Your guide to understanding development news in San Jose, CA

Become a development terminology expert faster than you can say “special use permit for a mixed-use zone.”

The exterior construction of the Paseo mixed-use development.

The Paseo mixed-use development project in the works at 201 S. Second St.

Photo by SJtoday

Table of Contents

If you want to be a development detective but find yourself turned around by the terminology in various city releases + news reports, never fear.

Here are some definitions of common terms paired with ongoing projects and examples you might recognize in the great 408.


Projects that provide more than one purpose in the community, like a building with apartments on top and retail shops on the bottom. Expect to see combinations of housing, retail, parking, commercial, and industrial components.
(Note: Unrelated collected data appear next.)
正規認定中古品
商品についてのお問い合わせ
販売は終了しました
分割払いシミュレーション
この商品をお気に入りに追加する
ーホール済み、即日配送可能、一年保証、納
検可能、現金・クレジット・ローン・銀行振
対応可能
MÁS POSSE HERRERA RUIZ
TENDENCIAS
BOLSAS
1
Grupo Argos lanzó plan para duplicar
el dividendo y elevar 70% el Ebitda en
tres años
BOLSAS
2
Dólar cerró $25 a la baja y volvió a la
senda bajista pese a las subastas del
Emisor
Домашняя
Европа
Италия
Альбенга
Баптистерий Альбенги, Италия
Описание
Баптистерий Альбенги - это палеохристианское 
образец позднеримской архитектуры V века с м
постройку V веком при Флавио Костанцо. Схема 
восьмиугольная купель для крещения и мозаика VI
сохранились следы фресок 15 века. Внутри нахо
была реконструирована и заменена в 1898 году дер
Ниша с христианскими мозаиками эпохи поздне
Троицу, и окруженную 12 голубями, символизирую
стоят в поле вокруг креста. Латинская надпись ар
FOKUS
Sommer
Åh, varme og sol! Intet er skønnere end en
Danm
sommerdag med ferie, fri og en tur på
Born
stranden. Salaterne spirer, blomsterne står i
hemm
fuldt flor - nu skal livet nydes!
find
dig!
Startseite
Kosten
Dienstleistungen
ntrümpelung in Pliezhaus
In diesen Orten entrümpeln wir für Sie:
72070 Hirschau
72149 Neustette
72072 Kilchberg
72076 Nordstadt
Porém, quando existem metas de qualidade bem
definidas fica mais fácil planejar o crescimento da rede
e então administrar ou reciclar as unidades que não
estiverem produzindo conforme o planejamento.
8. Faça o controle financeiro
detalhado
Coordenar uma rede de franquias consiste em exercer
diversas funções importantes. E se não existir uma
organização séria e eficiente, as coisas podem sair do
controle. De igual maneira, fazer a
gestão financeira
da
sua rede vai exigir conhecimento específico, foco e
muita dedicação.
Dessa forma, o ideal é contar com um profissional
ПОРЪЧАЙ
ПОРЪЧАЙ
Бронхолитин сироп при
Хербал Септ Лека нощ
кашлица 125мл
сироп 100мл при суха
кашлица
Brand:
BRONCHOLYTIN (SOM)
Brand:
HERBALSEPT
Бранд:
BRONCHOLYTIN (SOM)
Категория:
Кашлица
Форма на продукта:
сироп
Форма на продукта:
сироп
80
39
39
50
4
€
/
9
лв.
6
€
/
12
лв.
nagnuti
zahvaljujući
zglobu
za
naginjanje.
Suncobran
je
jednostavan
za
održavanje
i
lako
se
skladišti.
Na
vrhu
Think: Google’s upcoming Downtown West Transit Village will have plenty of mixed-use spaces.


Changing an area of land from the city’s designated use. Examples of rezoning requests might be developers looking to build a high-rise in a neighborhood with a certain building height restriction, or opening a business in a residential area.

Pro-tip: Follow this interactive map that outlines local properties being rezoned in accordance with Senate Bill 1333.

Special-use permit

Granted to provide relief from regulations when land is being used in a manner not normally compatible with the zoning. Only granted when intended site use is deemed appropriate and compatible with the surrounding area.

Pro-tip: Consider this form when differentiating planning and special use permits.

A map of Google's Downtown West Mixed-Use Plan.

This map shows the different uses each parcel of land will be utilized for.

Screenshot via City of San José website

Enterprise zones

Areas of the city where building a site earns you incentives, including a break on real estate taxes and money back from costs of relocating, machinery + equipment, and construction permits. The goal is to promote economic development, so only certain commercial and industrial users qualify.

Think: The 18-square mile Enterprise zone in San Jose includes downtown, along with its retail, commercial, and tech business headquarters.

Single-family home

A freestanding building that shares no walls with other homes or structures. Single family is a type of zoning district in the city.

Think: Much of Willow Glen and Berryessa is zoned as R-1 Single-Family Residence District.

Multifamily home

One building that contains multiple housing units. Multifamily is a type of zoning district in the city.

Example: The label R-2 and R-M indicate multifamily residential districts on this map.

Principal use

The primary activity or function of a site. A site’s principal use must be aligned with the zoning ordinances of the land it’s on.

Example: Living in a home within a residential zone is an allowable principal use.

Accessory use

An activity or function of a site labeled subordinate or incidental.

Example: In Silicon Valley’s tough housing market, many local residents and city officials are turning to Accessory Dwelling Units as part of a solution.